The greater light sensitivity of the rods against the pin has two main causes:

• First, the light-sensitive pigment in the upper part of the rod washers are photosensitive. Already absorbed single photon leads to a number of intracellular processes into a membrane voltage change of approximately 1 mV. Pin, however, require a substantially larger number of photons ( of at least about 200 ), to route a reliable optical signal to the downstream cells.
• The second reason lies in the neuronal circuitry of the receptors with downstream cells. Roughly speaking many sticks conduct their signal to a single ganglion cell ( about bipolar, etc.) continue while a stud in many cases derived to only one ganglion cell. That is the information of the rods converges much stronger than that of the cones. Therein lies the reason for the poor spatial resolution of the rod vision ( for example, at night). Where a ganglion cell ( about which the information is eventually redirected towards the brain ) a rod signal, this can come from many different rods that form with their synapses, and the point on the retina where the image is mapped, is thus relatively vague. Where a ganglion cell, however PTO information, so the light spot can be very well localized on the retina, as very few pins are connected to it.

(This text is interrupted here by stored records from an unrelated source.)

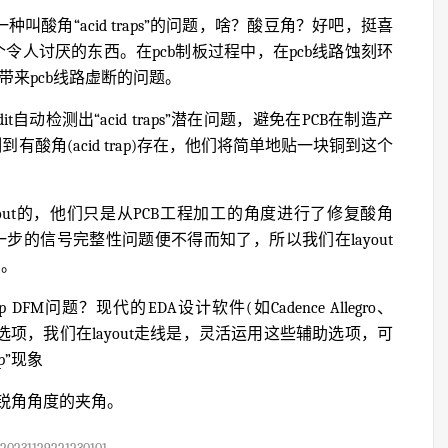
叫酸角“acid traps”的问题，啥？酸豆角？好吧，挺喜
令人讨厌的东西。在pcb制板过程中，在pcb线路蚀刻环
过度，带来pcb线路虚断的问题。
it自动检测出“acid traps”潜在问题，避免在PCB在制造产
有酸角(acid trap)存在，他们将简单地贴一块铜到这个
out的，他们只是从PCB工程加工的角度进行了修复酸角
来进一步的信号完整性问题便不得而知了，所以我们在layout
)。
DFM问题？现代的EDA设计软件(如Cadence Allegro、
out走线选项，我们在layout走线是，灵活运用这些辅助选项，可
p”现象
锐角角度的夹角。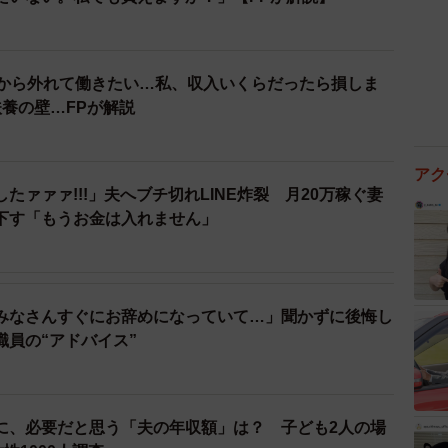
養から外れて働きたい…私、収入いくらだったら損しま
養の壁…FPが解説
アク
たァァァ!!!」夫へブチ切れLINE炸裂 月20万稼ぐ妻
下す「もうお金は入れません」
みなさんすぐにお辞めになっていて…」聞かずに後悔し
職員の“アドバイス”
に、必要だと思う「夫の年収額」は？ 子ども2人の場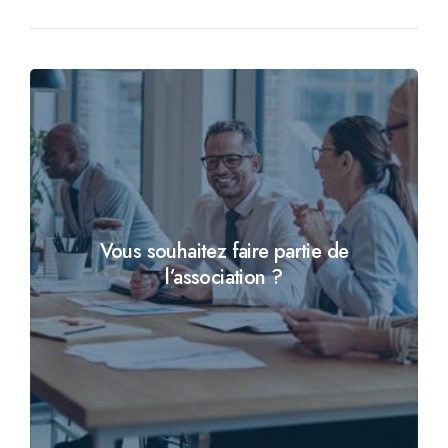
Vous souhaitez faire partie de
l’association ?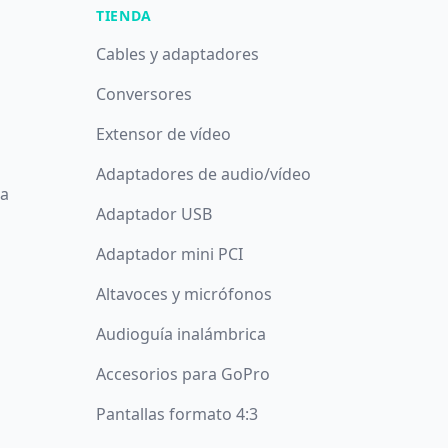
TIENDA
Cables y adaptadores
Conversores
Extensor de vídeo
Adaptadores de audio/vídeo
da
Adaptador USB
Adaptador mini PCI
Altavoces y micrófonos
Audioguía inalámbrica
Accesorios para GoPro
Pantallas formato 4:3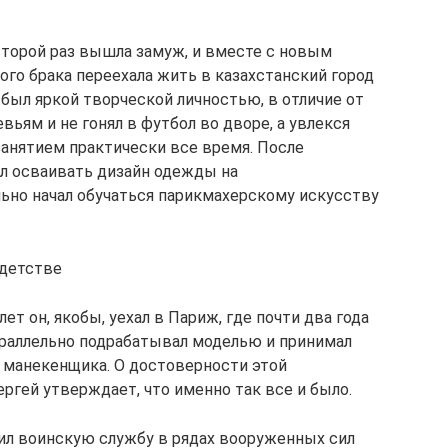
второй раз вышла замуж, и вместе с новым
го брака переехала жить в казахстанский город
был яркой творческой личностью, в отличие от
евьям и не гонял в футбол во дворе, а увлекся
анятием практически все время. После
л осваивать дизайн одежды на
льно начал обучаться парикмахерскому искусству
 детстве
ет он, якобы, уехал в Париж, где почти два года
параллельно подрабатывал моделью и принимал
е манекенщика. О достоверности этой
ргей утверждает, что именно так все и было.
ил воинскую службу в рядах вооруженных сил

Excitation forwarding with rods and cones

The vast majority of nerve cells ( neurons ) derives its information via so-called action potentials to other neurons on. Put simply, is the stimulation of a neuron in it causes a change in voltage (which is actually negatively charged cell is positively charged for a short time ), which causes the neuron secretes a synaptic connection messengers ( neurotransmitters). These neurotransmitters bind to receptors of the downstream neuron and lead there to voltage change, etc. In this ordinary type of excitation forwarding the information is not by the strength of the action potential ( the induced voltage change ) codes, but only by the frequency of action potentials. The downstream neuron thus is not interested in how much the action potential of another neuron is or how many messengers are distributed but only for how often an action potential occurs in a given period of time. This corresponds to the frequency of action potentials, so it is frequency modulated. The distributed from the previous neuron neurotransmitter concentration may be regarded as approximately proportional to the following potentials to the following receptors. These find their coding in the action potential frequency at follow- neuron, provided that the receptor potentials exceed a certain threshold. Due to the proportionality of neurotransmitters and receptor potential compensates for this frequency of the previous neuron.

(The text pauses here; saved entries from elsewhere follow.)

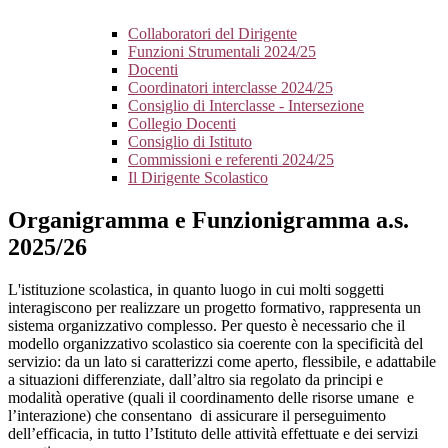
Collaboratori del Dirigente
Funzioni Strumentali 2024/25
Docenti
Coordinatori interclasse 2024/25
Consiglio di Interclasse - Intersezione
Collegio Docenti
Consiglio di Istituto
Commissioni e referenti 2024/25
Il Dirigente Scolastico
Organigramma e Funzionigramma a.s.
2025/26
L'istituzione scolastica, in quanto luogo in cui molti soggetti
interagiscono per realizzare un progetto formativo, rappresenta un
sistema organizzativo complesso. Per questo è necessario che il
modello organizzativo scolastico sia coerente con la specificità del
servizio: da un lato si caratterizzi come aperto, flessibile, e adattabile
a situazioni differenziate, dall’altro sia regolato da principi e
modalità operative (quali il coordinamento delle risorse umane e
l’interazione) che consentano di assicurare il perseguimento
dell’efficacia, in tutto l’Istituto delle attività effettuate e dei servizi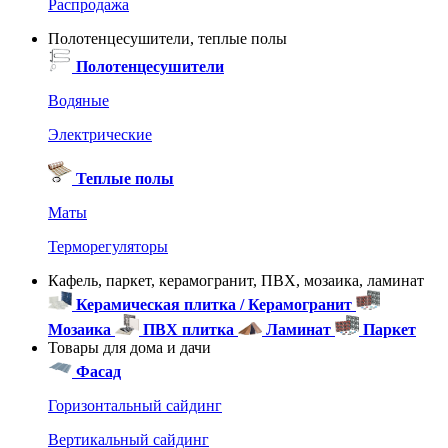
Распродажа
Полотенцесушители, теплые полы
Полотенцесушители
Водяные
Электрические
Теплые полы
Маты
Терморегуляторы
Кафель, паркет, керамогранит, ПВХ, мозаика, ламинат
Керамическая плитка / Керамогранит
Мозаика
ПВХ плитка
Ламинат
Паркет
Товары для дома и дачи
Фасад
Горизонтальный сайдинг
Вертикальный сайдинг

However, the excitation forwarding in rods and cones work in another way: Do not code the light information about the frequency of action potentials, but on the strength of their intracellular voltage change. Most of the other neurons are in their rest position (if no appeal is received ) to about -65 mV negatively charged. Acts on it a stimulus one, quick charge for a short time to about 10 to 30 mV upward, and an action potential is triggered by depolarization. Rods and cones are in their rest position ( when no light arrives ) but with about -40 mV less negative charge - so slightly depolarized. When light is applied to them, they will be even more negative charged ( up to about -65 mV. ) - Ie hyperpolarized - instead of being like the other positive neurons. Roughly speaking showered each neuron from the more messengers, the more positive it is loaded. While normal neurons also ( causes depolarization ) at a stimulus at once pour out a lot more messengers, this reaction proceeds at photoreceptors exactly reversed from: Where a light stimulus, they are even more negative ( hyperpolarized ) and pour fewer messengers than in the rest position from. Downstream cells of the light stimulus is thus not signaled by more, but by less undistributed messengers. In contrast to the other neurons of not the frequency, but the magnitude of the voltage change at the photo receptor plays a critical role in the stimulation intensity coding. The intensity of the light stimulus is communicated to the downstream cells by the amount of neurotransmitter reduction - the less messengers, the stronger was the light stimulus.